Spring Migration from the Gulf of Mexico begins as early as February, and these birds follow the Atlantic coastline and go overland. They reach their destinations Oklahoma or Virginia by early March. The rest of the birds reach their destinations by late April at the latest.

Fall migration is essentially the reverse movement but begins well in advance of the water providing resistance. This migration is also much quicker. The average departure date across geo-specific populations was the first of October.
Females may begin their journey earlier than males.

There are also resident, non-migratory sections of this species. P. a. floridanus in Florida and the Caribbean are largely resident. P. a. heuretus in the Bahamas is also likely a non-migratory population.

Double-crested Cormorant Lifecycle

After hatching, the nestlings remain in the nest for 3 to 4 weeks, after which they may wander around the nesting colony, but return to be fed. They fledge at about 5 to 6 weeks and become fully independent at around 9 to 10 weeks.

They usually begin breeding at 3 years of age. The average lifespan of Double-crested Cormorants is 6 years, but they can live up to 22!


They establish colonies away from any potential ground predators and close to areas with promising leads of food. This can include small islands, or manmade structures like bridges, abandoned ships, docks, etc.

They nest in colonies, sometimes mixing with other species. Males splash water on their female partners with their wings. Other displays include zigzag swimming, bringing their partners weeds, and diving.

They lay 3-4 eggs in one clutch usually but have also been recorded to lay more. The eggs are bluish-white, and their nests stand them. Both sexes incubate the eggs for a period of 25 to 33 days. Both parents feed the young nestlings.

Anatomy of a Double-crested Cormorant

They are large birds resembling the anatomy of other Cormorants and the Common Loon. They have broad, rounded wings with ulna and humerus of roughly equal lengths. Their external nostrils are permanently closed after maturing.
While swimming, we can see their hindlimbs and large totipalmate feet behind their body. Their leg muscles make up only 5% of total body mass.

Final Thoughts

In conclusion, Double-crested Cormorants are incredibly fascinating birds.
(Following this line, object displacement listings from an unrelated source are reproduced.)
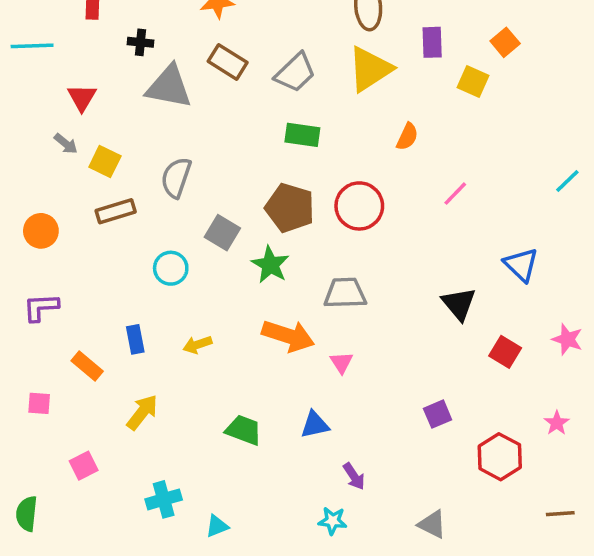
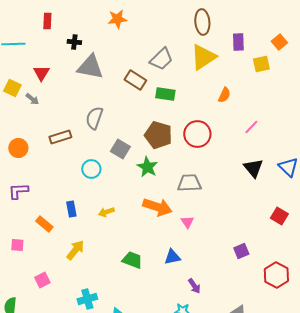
brown rectangle: (228, 62) -> (135, 80), moved
yellow square: (473, 81) -> (261, 64), turned -36
yellow square: (105, 162) -> (12, 88), moved
black triangle: (459, 304) -> (253, 168), moved

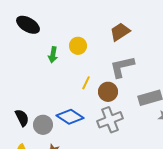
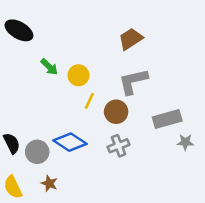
yellow circle: (78, 46) -> (78, 75), moved
green arrow: (53, 55) -> (49, 67), turned -56
gray cross: (110, 120) -> (119, 146), size x0.7

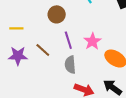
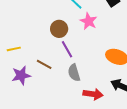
brown circle: (57, 14) -> (59, 29), moved
pink star: (92, 41) -> (89, 21), moved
Areas of research that can be prioritized are the diverse characteristics between subspecies, a coordinated census of all their populations, and the significance behind the colors of their facial features.

Although they are not of high concern on the conservation front, these birds have been extensively exploited by economic activities. Their habitats have been destroyed by commercial impinging of the coasts, and they have been killed for food and commercial use. Cormorant eggs are historically known to be used for soap-making. The United States laws permit “lethal control” or shooting and egg-oiling for their population control over commercial areas. Their large clutch size has been interpreted as an adaptation to food supply fluctuations. While their population is
seemingly stable for now, this may change in the years to come.